Bolton Wanderers' match against Brentford on Saturday has been called off after players decided to boycott their remaining Championship fixtures over unpaid wages at the second-tier English club, although the English Football League (EFL) has instructed the club to rearrange the match "at the earliest opportunity" and complete its fixture list for the season.
The squad went on strike this month and refused to report for training until players, coaches and the club's non-football staff were paid March's wages.
Bolton, 23rd in the Championship and already relegated, have just two games remaining on the schedule. However, both the club and the EFL confirmed on Friday that Saturday's match against Brentford will not be played.
"Bolton Wanderers Football Club regrettably confirms that Saturday's Sky Bet Championship fixture against Brentford has been called off," Bolton said in a statement. "The club would like to apologise for the inconvenience this will cause. A further update will be released in due course."
The EFL added further details in its statement, saying: "Following the failure of Bolton Wanderers to provide formal confirmation of its ability to meet its obligation to fulfil its Championship fixture against Brentford FC on Saturday [27 April], the game will not go ahead as planned.

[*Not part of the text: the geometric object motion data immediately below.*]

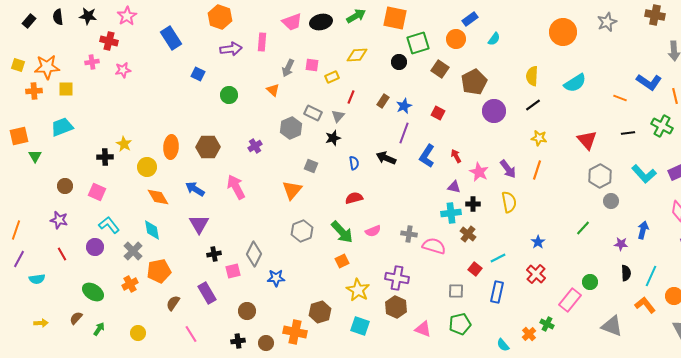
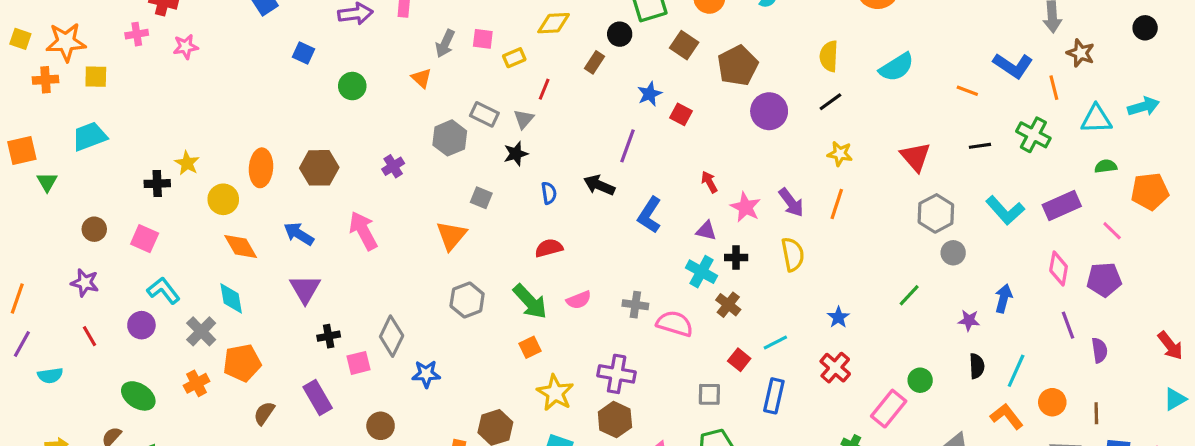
brown rectangle: (383, 101) -> (594, 62), moved
blue star: (404, 106) -> (650, 94), moved
blue L-shape: (427, 156) -> (650, 215), moved
cyan cross: (451, 213) -> (701, 272), turned 36

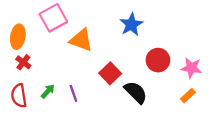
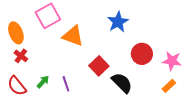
orange ellipse: (18, 37) -> (16, 33), turned -30
red semicircle: (19, 96) -> (17, 86), turned -30

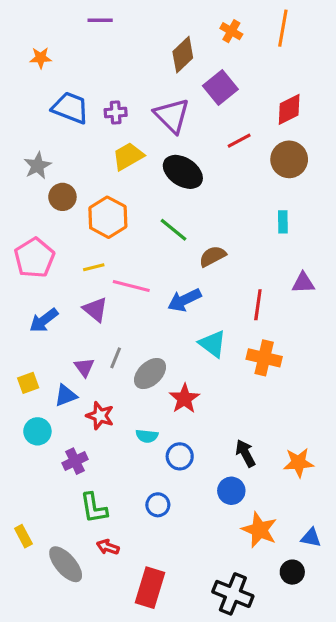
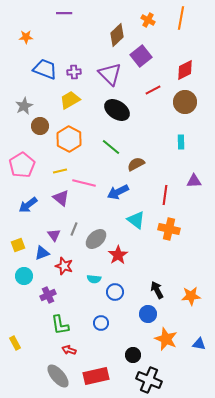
yellow trapezoid: (128, 156) -> (70, 100), moved
gray ellipse: (66, 564) -> (58, 376), moved
black circle: (292, 572) -> (133, 355), moved
red rectangle: (150, 588) -> (96, 376), turned 60

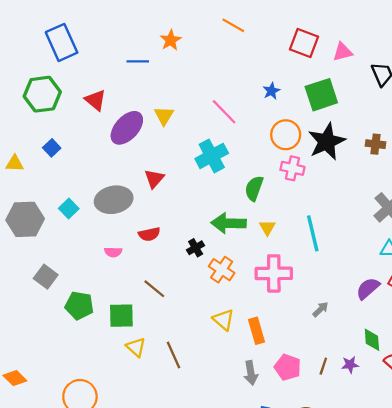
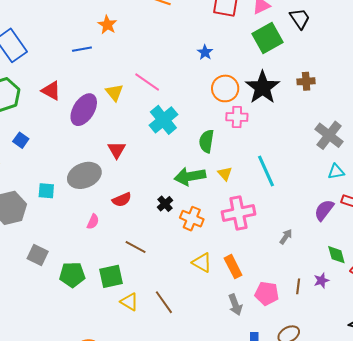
green square: (321, 95) -> (268, 38), moved
pink line: (224, 112) -> (147, 82), moved
cyan square: (69, 208) -> (46, 191), turned -30
pink semicircle: (113, 252) -> (93, 222), turned -56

"Earlier on Friday, the playing staff at the Club issued a collective statement confirming that they had decided not to fulfil the remaining fixtures of the season unless they received monies owed to them.
"As a result of these disappointing developments, the League has been forced to suspend Saturday's fixture and under EFL Regulations, the Club is now deemed to be guilty of misconduct and will be referred to an Independent Disciplinary Commission."
In a further statement released on Saturday, the EFL added: "Following the decision to suspend the fixture between Bolton Wanderers and Brentford late on Friday evening, the EFL Board has determined that Bolton Wanderers must complete their two outstanding matches in the Sky Bet Championship.
"The Club has been instructed to now make the appropriate arrangements for the rearrangement of Saturday's game at the earliest opportunity.
"In issuing this directive, the Board is aware that a number of the Clubs' Professional Players may not make themselves available but is satisfied that a team can be selected from the players they have registered and available to them."
The players stated their case to quit the season earlier on Friday, characterizing the situation as a strain on the players' families and having "no resolution in sight."
"The long-running financial crisis at our club has been well documented. As has the fact that we, the playing staff have yet to receive our March salaries," a players' statement read as quoted by BBC.
"We have endeavoured to continue our training and playing commitments during this extremely difficult time, with seemingly no resolution in sight.
"This situation is creating mounting mental, emotional and financial burdens for people through no fault of their own. These are unprecedented circumstances and are affecting every aspect of our lives, placing great strain on ourselves and our families.
"With deep regret we have decided not to fulfil our remaining fixtures unless we are paid. We understand that this will disappoint our fans and for this we sincerely apologise."
The Professional Footballers' Association (PFA), which gave Bolton a loan to cover players' salaries in December, supported the action.
"The players have shown great patience and loyalty towards the club all season, but today, they have reached a point where action is necessary," the PFA said in a statement.
"We will continue to support and represent the players and work towards a longer-term solution in the best interests of the players and Bolton Wanderers Football Club."
Information from Reuters was used in this report.